:: Task item ::
An exact copy of the records below is required, and it must contain no pictures.

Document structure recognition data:

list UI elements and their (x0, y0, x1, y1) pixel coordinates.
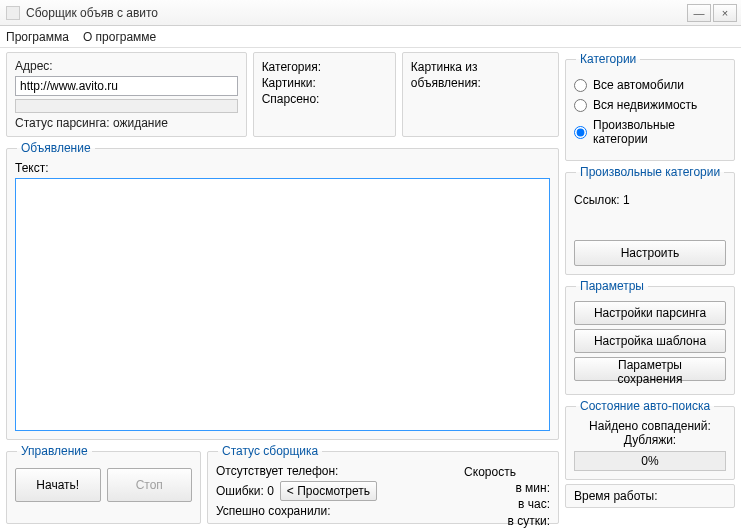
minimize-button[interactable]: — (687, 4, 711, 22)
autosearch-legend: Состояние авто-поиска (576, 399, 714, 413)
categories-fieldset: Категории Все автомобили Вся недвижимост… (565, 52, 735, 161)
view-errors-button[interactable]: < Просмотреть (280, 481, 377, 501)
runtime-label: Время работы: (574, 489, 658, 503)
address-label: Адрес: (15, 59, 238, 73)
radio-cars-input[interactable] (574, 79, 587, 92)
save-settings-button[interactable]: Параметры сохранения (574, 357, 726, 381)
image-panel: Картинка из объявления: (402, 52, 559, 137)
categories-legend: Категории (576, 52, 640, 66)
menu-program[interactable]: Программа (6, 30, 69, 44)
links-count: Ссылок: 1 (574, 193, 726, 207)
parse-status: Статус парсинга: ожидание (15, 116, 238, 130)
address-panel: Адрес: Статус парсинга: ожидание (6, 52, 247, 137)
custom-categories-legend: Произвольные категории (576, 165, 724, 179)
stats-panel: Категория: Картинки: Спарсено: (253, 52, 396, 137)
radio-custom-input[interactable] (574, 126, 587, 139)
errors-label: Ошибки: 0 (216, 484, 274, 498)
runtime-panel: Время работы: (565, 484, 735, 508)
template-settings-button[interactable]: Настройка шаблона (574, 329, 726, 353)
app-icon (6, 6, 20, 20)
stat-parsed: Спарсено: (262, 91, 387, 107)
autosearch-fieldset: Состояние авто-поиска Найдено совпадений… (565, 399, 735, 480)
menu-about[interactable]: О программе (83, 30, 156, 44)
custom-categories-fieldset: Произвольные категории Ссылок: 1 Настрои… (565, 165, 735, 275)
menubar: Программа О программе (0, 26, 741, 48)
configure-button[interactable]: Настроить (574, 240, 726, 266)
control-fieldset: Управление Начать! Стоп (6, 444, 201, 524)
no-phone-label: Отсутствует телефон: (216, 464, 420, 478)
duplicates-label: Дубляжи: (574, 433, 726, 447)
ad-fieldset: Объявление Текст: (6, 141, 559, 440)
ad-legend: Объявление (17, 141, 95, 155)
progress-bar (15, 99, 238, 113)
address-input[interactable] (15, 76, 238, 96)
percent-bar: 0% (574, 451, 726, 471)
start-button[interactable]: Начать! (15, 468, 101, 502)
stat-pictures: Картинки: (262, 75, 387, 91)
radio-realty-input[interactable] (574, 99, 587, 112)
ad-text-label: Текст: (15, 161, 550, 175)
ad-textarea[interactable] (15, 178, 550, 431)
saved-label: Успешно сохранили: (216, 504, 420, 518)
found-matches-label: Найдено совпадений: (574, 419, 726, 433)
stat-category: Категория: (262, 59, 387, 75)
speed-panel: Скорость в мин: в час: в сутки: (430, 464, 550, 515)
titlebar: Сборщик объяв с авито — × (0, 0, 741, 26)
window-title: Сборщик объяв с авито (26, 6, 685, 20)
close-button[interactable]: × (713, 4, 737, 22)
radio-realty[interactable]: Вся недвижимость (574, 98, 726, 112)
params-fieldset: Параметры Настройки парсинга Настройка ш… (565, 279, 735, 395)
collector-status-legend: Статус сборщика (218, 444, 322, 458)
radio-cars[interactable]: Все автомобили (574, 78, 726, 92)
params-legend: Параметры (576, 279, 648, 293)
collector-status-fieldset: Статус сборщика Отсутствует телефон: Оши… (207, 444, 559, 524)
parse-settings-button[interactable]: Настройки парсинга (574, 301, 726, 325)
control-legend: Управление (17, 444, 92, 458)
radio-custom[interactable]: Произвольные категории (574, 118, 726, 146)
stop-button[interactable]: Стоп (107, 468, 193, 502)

:: Output of the exercise ::
list UI elements and their (x0, y0, x1, y1) pixel coordinates.
minimize-button[interactable]: — (687, 4, 711, 22)
autosearch-legend: Состояние авто-поиска (576, 399, 714, 413)
categories-fieldset: Категории Все автомобили Вся недвижимост… (565, 52, 735, 161)
view-errors-button[interactable]: < Просмотреть (280, 481, 377, 501)
runtime-label: Время работы: (574, 489, 658, 503)
address-label: Адрес: (15, 59, 238, 73)
radio-cars-input[interactable] (574, 79, 587, 92)
save-settings-button[interactable]: Параметры сохранения (574, 357, 726, 381)
image-panel: Картинка из объявления: (402, 52, 559, 137)
categories-legend: Категории (576, 52, 640, 66)
menu-program[interactable]: Программа (6, 30, 69, 44)
links-count: Ссылок: 1 (574, 193, 726, 207)
parse-status: Статус парсинга: ожидание (15, 116, 238, 130)
address-panel: Адрес: Статус парсинга: ожидание (6, 52, 247, 137)
custom-categories-legend: Произвольные категории (576, 165, 724, 179)
stats-panel: Категория: Картинки: Спарсено: (253, 52, 396, 137)
radio-custom-input[interactable] (574, 126, 587, 139)
errors-label: Ошибки: 0 (216, 484, 274, 498)
runtime-panel: Время работы: (565, 484, 735, 508)
template-settings-button[interactable]: Настройка шаблона (574, 329, 726, 353)
app-icon (6, 6, 20, 20)
stat-parsed: Спарсено: (262, 91, 387, 107)
autosearch-fieldset: Состояние авто-поиска Найдено совпадений… (565, 399, 735, 480)
menu-about[interactable]: О программе (83, 30, 156, 44)
custom-categories-fieldset: Произвольные категории Ссылок: 1 Настрои… (565, 165, 735, 275)
menubar: Программа О программе (0, 26, 741, 48)
configure-button[interactable]: Настроить (574, 240, 726, 266)
control-fieldset: Управление Начать! Стоп (6, 444, 201, 524)
no-phone-label: Отсутствует телефон: (216, 464, 420, 478)
duplicates-label: Дубляжи: (574, 433, 726, 447)
ad-fieldset: Объявление Текст: (6, 141, 559, 440)
ad-legend: Объявление (17, 141, 95, 155)
progress-bar (15, 99, 238, 113)
address-input[interactable] (15, 76, 238, 96)
percent-bar: 0% (574, 451, 726, 471)
start-button[interactable]: Начать! (15, 468, 101, 502)
stat-pictures: Картинки: (262, 75, 387, 91)
radio-realty-input[interactable] (574, 99, 587, 112)
ad-text-label: Текст: (15, 161, 550, 175)
ad-textarea[interactable] (15, 178, 550, 431)
saved-label: Успешно сохранили: (216, 504, 420, 518)
found-matches-label: Найдено совпадений: (574, 419, 726, 433)
stat-category: Категория: (262, 59, 387, 75)
speed-panel: Скорость в мин: в час: в сутки: (430, 464, 550, 515)
titlebar: Сборщик объяв с авито — × (0, 0, 741, 26)
window-title: Сборщик объяв с авито (26, 6, 685, 20)
close-button[interactable]: × (713, 4, 737, 22)
radio-realty[interactable]: Вся недвижимость (574, 98, 726, 112)
params-fieldset: Параметры Настройки парсинга Настройка ш… (565, 279, 735, 395)
collector-status-legend: Статус сборщика (218, 444, 322, 458)
radio-cars[interactable]: Все автомобили (574, 78, 726, 92)
params-legend: Параметры (576, 279, 648, 293)
collector-status-fieldset: Статус сборщика Отсутствует телефон: Оши… (207, 444, 559, 524)
parse-settings-button[interactable]: Настройки парсинга (574, 301, 726, 325)
control-legend: Управление (17, 444, 92, 458)
radio-custom[interactable]: Произвольные категории (574, 118, 726, 146)
stop-button[interactable]: Стоп (107, 468, 193, 502)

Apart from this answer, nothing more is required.